Source data

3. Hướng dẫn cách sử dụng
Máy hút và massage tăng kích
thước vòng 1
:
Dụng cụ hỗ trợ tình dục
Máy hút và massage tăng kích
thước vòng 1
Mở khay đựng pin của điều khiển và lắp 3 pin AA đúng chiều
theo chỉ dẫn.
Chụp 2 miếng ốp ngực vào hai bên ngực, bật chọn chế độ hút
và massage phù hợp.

--

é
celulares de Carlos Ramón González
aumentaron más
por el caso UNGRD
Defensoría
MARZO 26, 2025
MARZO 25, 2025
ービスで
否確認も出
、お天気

==

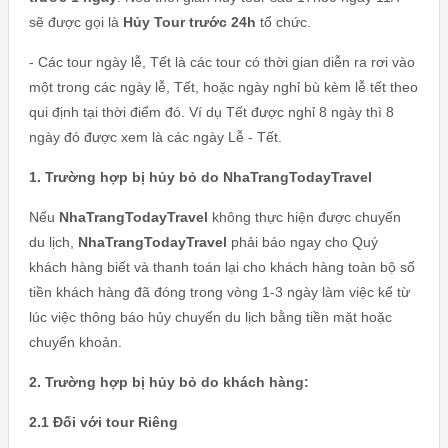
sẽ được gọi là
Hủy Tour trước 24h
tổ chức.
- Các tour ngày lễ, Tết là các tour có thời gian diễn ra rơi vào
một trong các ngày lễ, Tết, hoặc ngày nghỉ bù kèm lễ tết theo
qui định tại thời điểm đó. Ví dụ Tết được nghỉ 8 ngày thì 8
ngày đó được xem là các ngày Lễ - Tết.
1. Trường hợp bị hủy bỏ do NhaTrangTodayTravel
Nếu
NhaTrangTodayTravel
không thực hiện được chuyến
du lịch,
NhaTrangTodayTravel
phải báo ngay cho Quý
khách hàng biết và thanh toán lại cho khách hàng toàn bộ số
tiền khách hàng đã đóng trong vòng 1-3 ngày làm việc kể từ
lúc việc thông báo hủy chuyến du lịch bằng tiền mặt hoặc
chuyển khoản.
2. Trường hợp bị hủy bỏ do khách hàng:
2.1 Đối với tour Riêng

### TASK ITEM
Check each line above for the string "nghỉ" and return those that contain it.

### ANSWER TO THE PROBLEM
một trong các ngày lễ, Tết, hoặc ngày nghỉ bù kèm lễ tết theo
qui định tại thời điểm đó. Ví dụ Tết được nghỉ 8 ngày thì 8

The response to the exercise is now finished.